Do The Crime Or Take Your Punishment: Maing Exposes Inherent Abusive Police Culture
The NYPD12 are a dozen New York City police officers who are currently suing the city and police department over illegal forced quotas targeting minority communities, namely the young men of these communities. This citywide policy has been continually denied by the NYPD, however, throughout the film the twelve officers compile physical evidence and hours of secret audio recording with their supervisors, capturing how they are bullied into issuing monthly arrests, fines and summonses. As these officers build their case and fight this illicit program (which basically amounts to racketeering), they face ostracization and retaliation, with some being pushed to their absolute physical, mental and emotional limits in the name of transparency and justice.

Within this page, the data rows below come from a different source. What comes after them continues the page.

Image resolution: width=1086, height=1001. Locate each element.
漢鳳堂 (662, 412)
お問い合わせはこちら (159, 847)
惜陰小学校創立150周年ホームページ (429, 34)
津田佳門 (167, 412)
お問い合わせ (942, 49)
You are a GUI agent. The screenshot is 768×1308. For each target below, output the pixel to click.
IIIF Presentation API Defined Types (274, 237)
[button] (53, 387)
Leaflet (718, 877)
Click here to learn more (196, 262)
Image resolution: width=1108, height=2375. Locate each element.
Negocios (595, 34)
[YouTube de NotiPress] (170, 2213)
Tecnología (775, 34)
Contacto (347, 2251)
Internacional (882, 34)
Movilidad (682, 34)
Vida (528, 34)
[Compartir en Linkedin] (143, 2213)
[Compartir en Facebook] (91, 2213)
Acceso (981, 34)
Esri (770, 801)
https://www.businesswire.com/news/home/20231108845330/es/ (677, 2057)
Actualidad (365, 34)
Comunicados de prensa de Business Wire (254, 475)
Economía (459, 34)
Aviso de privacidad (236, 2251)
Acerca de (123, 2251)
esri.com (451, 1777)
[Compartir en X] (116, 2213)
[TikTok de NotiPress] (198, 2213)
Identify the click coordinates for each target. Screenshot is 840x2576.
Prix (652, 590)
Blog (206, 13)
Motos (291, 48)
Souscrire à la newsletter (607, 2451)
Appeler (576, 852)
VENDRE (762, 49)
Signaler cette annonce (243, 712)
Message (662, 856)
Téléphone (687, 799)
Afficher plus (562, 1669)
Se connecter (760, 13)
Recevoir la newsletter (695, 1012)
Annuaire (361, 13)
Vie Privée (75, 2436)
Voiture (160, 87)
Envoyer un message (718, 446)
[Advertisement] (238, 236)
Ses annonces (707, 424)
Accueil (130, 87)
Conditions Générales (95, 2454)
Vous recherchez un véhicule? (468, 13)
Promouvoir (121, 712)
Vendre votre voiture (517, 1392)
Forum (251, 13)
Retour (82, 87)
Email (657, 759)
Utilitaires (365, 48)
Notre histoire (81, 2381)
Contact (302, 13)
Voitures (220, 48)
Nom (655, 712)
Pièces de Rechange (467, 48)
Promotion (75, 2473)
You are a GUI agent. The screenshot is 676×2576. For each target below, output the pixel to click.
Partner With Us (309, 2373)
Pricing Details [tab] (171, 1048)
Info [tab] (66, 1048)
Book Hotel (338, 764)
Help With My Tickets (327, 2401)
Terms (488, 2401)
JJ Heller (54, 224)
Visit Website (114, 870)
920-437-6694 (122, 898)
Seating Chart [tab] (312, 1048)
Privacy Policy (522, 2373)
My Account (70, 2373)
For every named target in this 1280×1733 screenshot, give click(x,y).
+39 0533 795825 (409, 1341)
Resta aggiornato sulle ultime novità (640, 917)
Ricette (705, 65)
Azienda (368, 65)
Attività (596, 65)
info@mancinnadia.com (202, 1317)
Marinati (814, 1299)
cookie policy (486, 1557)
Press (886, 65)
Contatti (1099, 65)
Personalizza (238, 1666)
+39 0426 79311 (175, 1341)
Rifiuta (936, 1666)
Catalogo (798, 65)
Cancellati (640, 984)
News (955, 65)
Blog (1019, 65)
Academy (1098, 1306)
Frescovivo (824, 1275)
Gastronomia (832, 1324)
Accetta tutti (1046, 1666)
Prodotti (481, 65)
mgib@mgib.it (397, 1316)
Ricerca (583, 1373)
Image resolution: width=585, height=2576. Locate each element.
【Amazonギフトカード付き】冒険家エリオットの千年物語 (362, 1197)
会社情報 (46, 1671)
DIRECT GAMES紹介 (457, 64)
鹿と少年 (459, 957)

The information presented in this film is shocking. However, it will be primarily shocking to those who have never been aware of the systemic corruption that exists in many US metropolitan police departments (from Ferguson to Baltimore), with their broken windows policing having its epicenter in New York City. This document captures the full scope of this crisis’s direness, managing to indict the system while avoiding any specific demonizations for the sake of themselves. The crimes’ severity and great personal risk of the NYPD12 speak for themselves, and Maing knows this, allowing the surprising mountain of visual and audio coverage to play out without a lot of added production flair. The topic is taken seriously from start to finish, because the filmmakers rightfully posit how this situation impacts America down to the foundations of our social structure. Maing’s healthy mixture of sweeping environment shots, well-covered secret meetings, and covert video footage taken from spy cameras are accentuated through his and Eric Daniel Metzgar’s fantastic editorial sense, always finding the natural tension in every moment and building upon its importance.
This docu may come to rank amongst Thin Blue Line and The Seven Five as one of the most blistering indictments of an inherently corrupt policing infrastructure; a situation that has yet to be affected by real-world consequences or accountability. As infuriating and terrifying as the film’s content is, it processes the information into an easily digestible and hardly contestable form, and the result is pretty damn amazing. Equally a call to action as it is a testament to those brave few it documents, Crime + Punishment is an absolutely crucial experience that spotlights a deeply harrowing (and ever-constant) reality.